* Task to carry out: Could you find each line of the data below that contains the word "اطلاعات" and copy those lines?

* Data excerpts:
◇ ◇ ◇ ◇ ◇

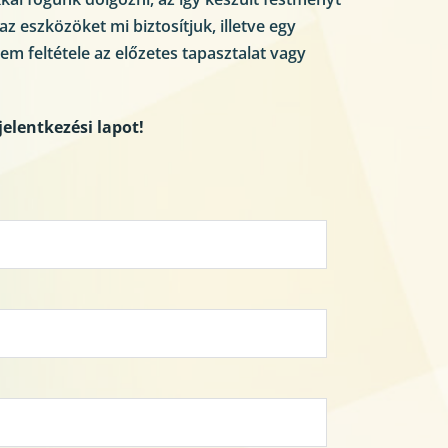
z eszközöket mi biztosítjuk, illetve egy 
m feltétele az előzetes tapasztalat vagy 
jelentkezési lapot!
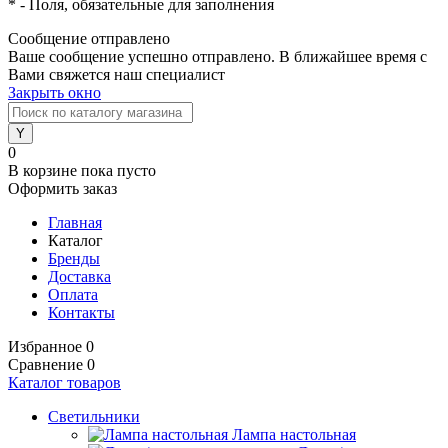
*
- Поля, обязательные для заполнения
Сообщение отправлено
Ваше сообщение успешно отправлено. В ближайшее время с
Вами свяжется наш специалист
Закрыть окно
0
В корзине
пока пусто
Оформить заказ
Главная
Каталог
Бренды
Доставка
Оплата
Контакты
Избранное
0
Сравнение
0
Каталог товаров
Светильники
Лампа настольная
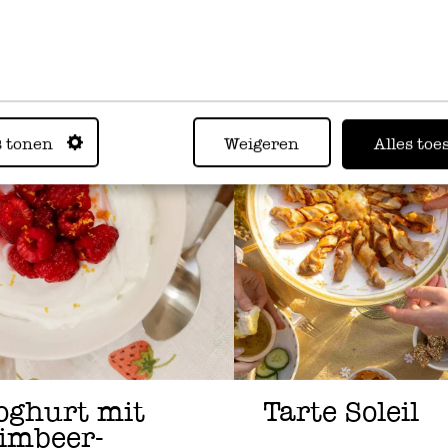
s tonen
Weigeren
Alles toe
oghurt mit
Tarte Soleil
imbeer-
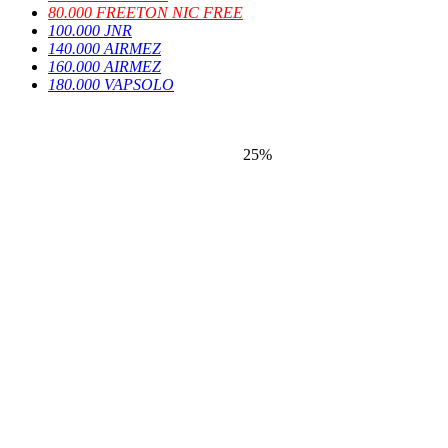
80.000 FREETON NIC FREE
100.000 JNR
140.000 AIRMEZ
160.000 AIRMEZ
180.000 VAPSOLO
25%
25%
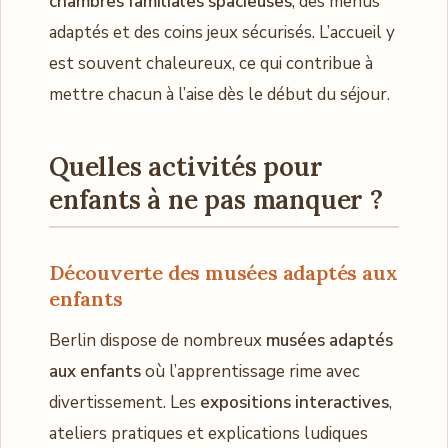
chambres familiales spacieuses
, des menus
adaptés et des coins jeux sécurisés. L’accueil y
est souvent chaleureux, ce qui contribue à
mettre chacun à l’aise dès le début du séjour.
Quelles activités pour
enfants à ne pas manquer ?
Découverte des musées adaptés aux
enfants
Berlin dispose de nombreux
musées adaptés
aux enfants
où l’apprentissage rime avec
divertissement. Les
expositions interactives
,
ateliers pratiques et explications ludiques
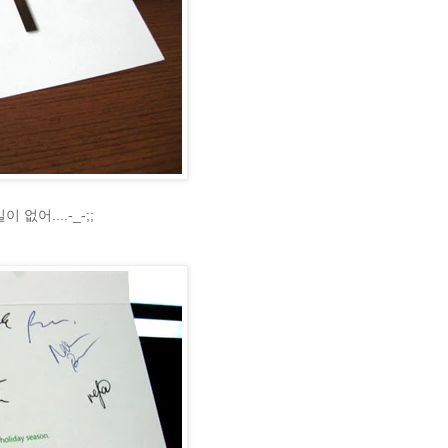
어....-_-;;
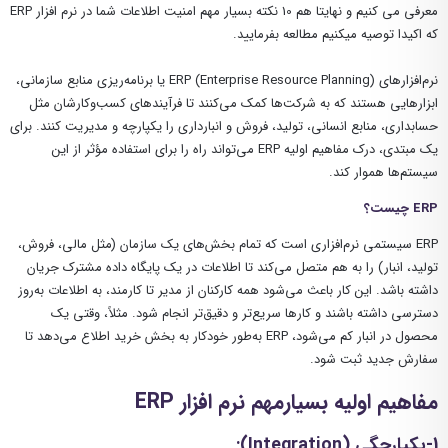
معرفی می کنیم و نهایتا هم 10 نکته بسیار مهم امنیت اطلاعات شما در نرم افزار ERP
که اکیدا توصیه میکنیم مطالعه بفرمایید.
نرم‌افزارهای ERP (Enterprise Resource Planning) یا برنامه‌ریزی منابع سازمانی،
ابزارهایی هستند که به شرکت‌ها کمک می‌کنند تا فرآیندهای کسب‌وکارشان مثل
حسابداری، منابع انسانی، تولید، فروش و انبارداری را یکپارچه و مدیریت کنند. برای
یک مبتدی، درک مفاهیم اولیه ERP می‌تواند راه را برای استفاده مؤثر از این
سیستم‌ها هموار کند.
ERP
چیست؟
ERP سیستمی نرم‌افزاری است که تمام بخش‌های یک سازمان (مثل مالی، فروش،
تولید، انبار) را به هم متصل می‌کند تا اطلاعات در یک پایگاه داده مشترک جریان
داشته باشد. این کار باعث می‌شود همه کارکنان از مدیر تا کارمند، به اطلاعات به‌روز
دسترسی داشته باشند و کارها سریع‌تر و دقیق‌تر انجام شود. مثلاً، وقتی یک
محصول در انبار کم می‌شود، ERP به‌طور خودکار به بخش خرید اطلاع می‌دهد تا
سفارش جدید ثبت شود.
مفاهیم اولیه بسیارمهم نرم افزار ERP
1-یکپارچگی
(Integration):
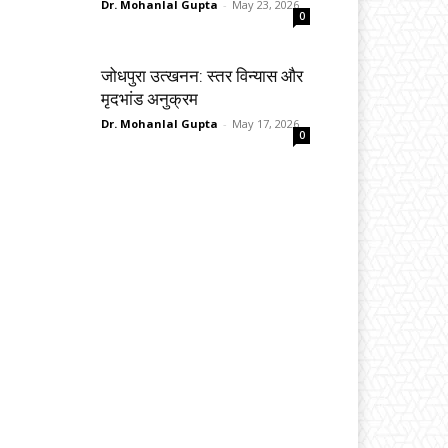
Dr. Mohanlal Gupta
-
May 23, 2026
0
जोधपुरा उत्खनन: स्तर विन्यास और
मृदभांड अनुक्रम
Dr. Mohanlal Gupta
-
May 17, 2026
0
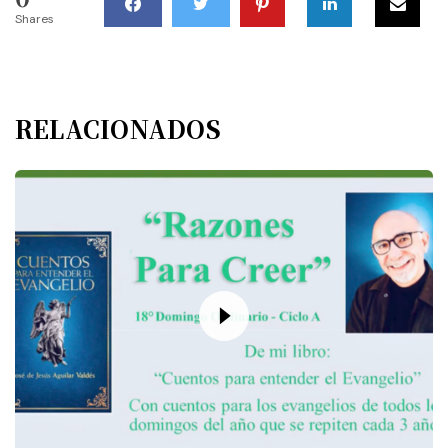
Shares
RELACIONADOS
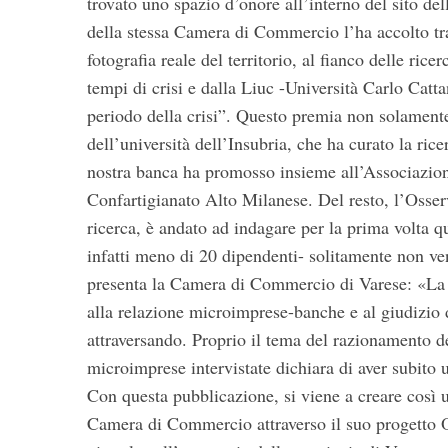
trovato uno spazio d’onore all’interno del sito d
della stessa Camera di Commercio l’ha accolto tra
fotografia reale del territorio, al fianco delle ric
tempi di crisi e dalla Liuc -Università Carlo Catt
periodo della crisi”. Questo premia non solamente 
dell’università dell’Insubria, che ha curato la rice
nostra banca ha promosso insieme all’Associazione
Confartigianato Alto Milanese. Del resto, l’Osser
ricerca, è andato ad indagare per la prima volta q
infatti meno di 20 dipendenti- solitamente non ven
presenta la Camera di Commercio di Varese: «La 
alla relazione microimprese-banche e al giudizio 
attraversando. Proprio il tema del razionamento de
microimprese intervistate dichiara di aver subito 
Con questa pubblicazione, si viene a creare così 
Camera di Commercio attraverso il suo progetto O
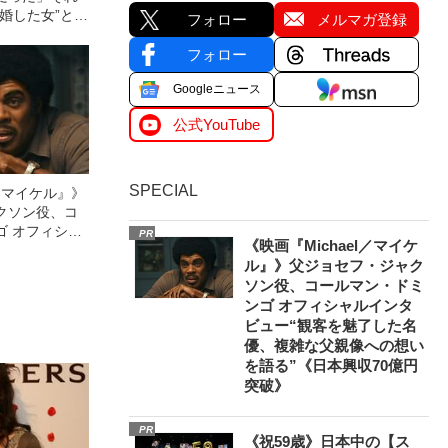
婚した女”とし
フォロー
メルマガ登録
した数奇な運
フォロー
Googleニュース
公式YouTube
SPECIAL
l／マイケル』》
クソン役、コ
ゴ オフィシャ
PR
《映画『Michael／マイケ
観客を魅了した
ル』》父ジョセフ・ジャク
像への想いを
ソン役、コールマン・ドミ
0億円突破》
ンゴ オフィシャルインタ
ビュー“観客を魅了した名
優、複雑な父親像への想い
を語る”《日本興収70億円
突破》
PR
《祝59歳》日本中の【ス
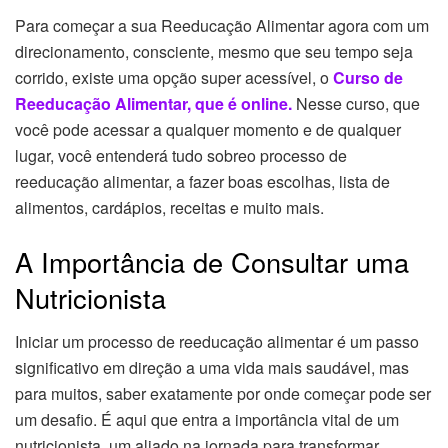
Para começar a sua Reeducação Alimentar agora com um
direcionamento, consciente, mesmo que seu tempo seja
corrido, existe uma opção super acessível, o
Curso de
Reeducação Alimentar, que é online.
Nesse curso, que
você pode acessar a qualquer momento e de qualquer
lugar, você entenderá tudo sobreo processo de
reeducação alimentar, a fazer boas escolhas, lista de
alimentos, cardápios, receitas e muito mais.
A Importância de Consultar uma
Nutricionista
Iniciar um processo de reeducação alimentar é um passo
significativo em direção a uma vida mais saudável, mas
para muitos, saber exatamente por onde começar pode ser
um desafio. É aqui que entra a importância vital de um
nutricionista, um aliado na jornada para transformar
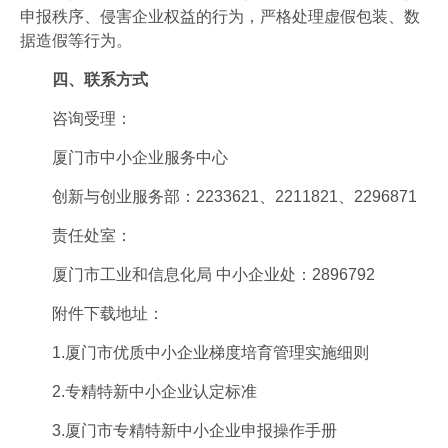
申报秩序、侵害企业权益的行为，严格处理虚假包装、数
据造假等行为。
四、联系方式
咨询受理：
厦门市中小企业服务中心
创新与创业服务部：2233621、2211821、2296871
责任处室：
厦门市工业和信息化局 中小企业处：2896792
附件下载地址：
1.厦门市优质中小企业梯度培育管理实施细则
2.专精特新中小企业认定标准
3.厦门市专精特新中小企业申报操作手册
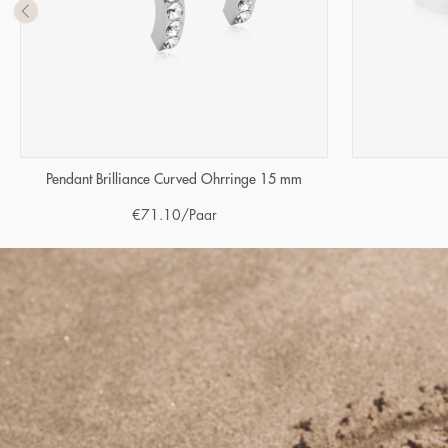
Pendant Brilliance Curved Ohrringe 15 mm
€
71.10
/Paar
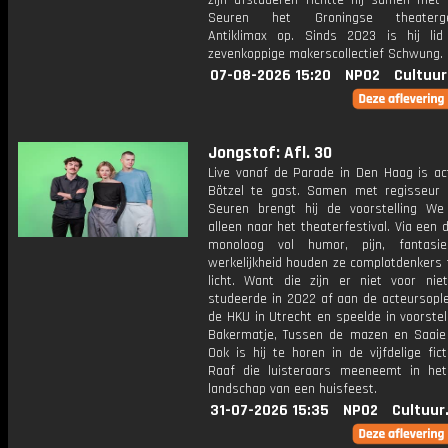
zijn afstuderen richtte hij samen met
Seuren het Groningse theaterge
Antiklimax op. Sinds 2023 is hij li
zevenkoppige makerscollectief Schwung.
07-08-2026 15:20
NPO2
Cultuur
Jongstof: Afl. 30
Live vanaf de Parade in Den Haag is ac
Bötzel te gast. Samen met regisseur
Seuren brengt hij de voorstelling We 
alleen naar het theaterfestival. Via een
monoloog vol humor, pijn, fantas
werkelijkheid houden ze complotdenkers 
licht. Want die zijn er niet voor niet
studeerde in 2022 af aan de acteursople
de HKU in Utrecht en speelde in voorstel
Bakermatje, Tussen de mazen en Saaie
Ook is hij te horen in de vijfdelige fic
Raaf die luisteraars meeneemt in het
landschap van een huisfeest.
31-07-2026 15:35
NPO2
Cultuur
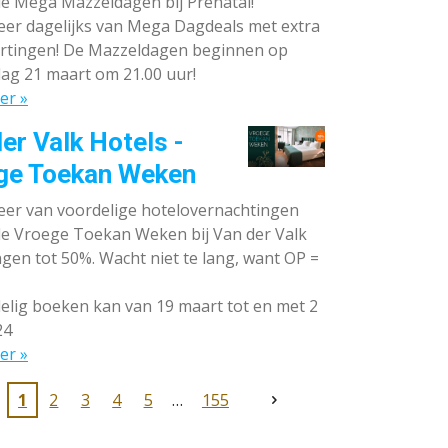
de Mega Mazzeldagen bij Prénatal!
eer dagelijks van Mega Dagdeals met extra
rtingen! De Mazzeldagen beginnen op
ag 21 maart om 21.00 uur!
er »
er Valk Hotels -
ge Toekan Weken
eer van voordelige hotelovernachtingen
 de Vroege Toekan Weken bij Van der Valk
gen tot 50%. Wacht niet te lang, want OP =
lig boeken kan van 19 maart tot en met 2
24
er »
1
2
3
4
5
155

◇ ◇ ◇ ◇ ◇

* Finished task:
معرفی می کنیم و نهایتا هم 10 نکته بسیار مهم امنیت اطلاعات شما در نرم افزار ERP
تولید، انبار) را به هم متصل می‌کند تا اطلاعات در یک پایگاه داده مشترک جریان
داشته باشد. این کار باعث می‌شود همه کارکنان از مدیر تا کارمند، به اطلاعات به‌روز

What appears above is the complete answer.